The Ecosystem & Deployment

3.1

From notebook to artifact

Inside a training loop, a model is not really a thing — it is a live Python object: a graph of nn.Module calls, autograd tape, optimizer state, and a pile of imports that only exist because someone ran pip install on a research box. That object is perfect for experimentation and useless for production. The first job of deployment is to turn it into an artifact: a self-contained, versioned, serializable representation of just the forward computation and its learned parameters, with the training scaffolding stripped away.

Three properties separate an artifact from a notebook. It is portable — it runs without the original training code, often without Python at all (a C++ service, a phone, a browser). It is frozen — the graph and weights are fixed, so the same input gives the same output forever, which is what makes it auditable. And it is optimizable — once the graph is static, a compiler can fuse operators, fold constants, and pick kernels for the target hardware. Everything in this chapter is a different answer to the question "what is the artifact, and who runs it?"

Stage	Representation	Lives where	Optimizable?
Research	live Python `nn.Module` + autograd	training cluster / notebook	no — dynamic, eager
Checkpoint	weight tensors (`state_dict`, safetensors)	object store	weights only, no graph
Artifact	graph + weights (ONNX, TorchScript, SavedModel)	artifact registry	yes — graph is static
Engine	compiled kernels (TensorRT, TFLite, CoreML)	the target device	already optimized, hardware-locked

The unit that matters at the artifact stage is the computational graph: nodes are operators (matmul, add, softmax, layer-norm), edges are tensors, and the whole thing is a directed acyclic graph from inputs to outputs. Two techniques recover that graph from eager Python. Tracing runs one example through the model and records the operations it actually executed — fast and universal, but it bakes in whatever control flow that one input took (an if on tensor shape becomes a constant). Scripting parses the Python source itself and compiles control flow into the graph — it preserves loops and branches, but only over a typed subset of the language. Every export path below is built on one of these two.

EQ F3.1 — MODEL SIZE FROM PARAMETERS $$ \text{bytes} \;=\; N_{\text{params}} \times \frac{b_{\text{bits}}}{8}, \qquad \text{FP32} \to 4,\;\; \text{FP16/BF16} \to 2,\;\; \text{INT8} \to 1,\;\; \text{INT4} \to 0.5 \;\; \tfrac{\text{bytes}}{\text{param}} $$

The artifact's on-disk and in-memory footprint is, to first order, just the parameter count times the per-element width. A 7-billion-parameter model is 28 GB in FP32, 14 GB in FP16, 7 GB in INT8, 3.5 GB in INT4. This single line drives the whole deployment funnel: dtype choice decides whether the artifact fits on a server GPU, a laptop, or a phone — which in turn decides which format from §3.2–3.3 you reach for.

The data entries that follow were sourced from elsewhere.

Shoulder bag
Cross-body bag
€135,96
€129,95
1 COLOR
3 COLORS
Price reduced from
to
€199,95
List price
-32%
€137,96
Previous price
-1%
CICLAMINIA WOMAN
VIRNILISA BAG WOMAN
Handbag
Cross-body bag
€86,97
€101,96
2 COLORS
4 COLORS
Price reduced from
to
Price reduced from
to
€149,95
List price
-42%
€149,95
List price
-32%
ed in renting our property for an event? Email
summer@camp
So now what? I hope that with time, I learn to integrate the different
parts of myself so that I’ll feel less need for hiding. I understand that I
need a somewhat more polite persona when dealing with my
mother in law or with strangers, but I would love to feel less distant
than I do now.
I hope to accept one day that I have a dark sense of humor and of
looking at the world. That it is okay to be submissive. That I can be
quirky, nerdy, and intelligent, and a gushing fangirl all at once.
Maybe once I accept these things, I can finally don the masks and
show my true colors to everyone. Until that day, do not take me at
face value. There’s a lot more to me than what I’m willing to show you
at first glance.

Using EQ F3.1, how many GB does a 7-billion-parameter model occupy when quantized to INT4 (0.5 bytes/param)?

$7\times10^9 \text{ params} \times 0.5 \text{ bytes} = 3.5\times10^9$ bytes $=$ 3.5 GB. That is small enough to load on a high-end phone or a modest laptop GPU — the reason edge formats lean so hard on aggressive quantization.

An artifact is exported in FP16 (2 bytes/param) and then quantized to INT8 (1 byte/param). By what factor does its file size shrink? (Give the ratio.)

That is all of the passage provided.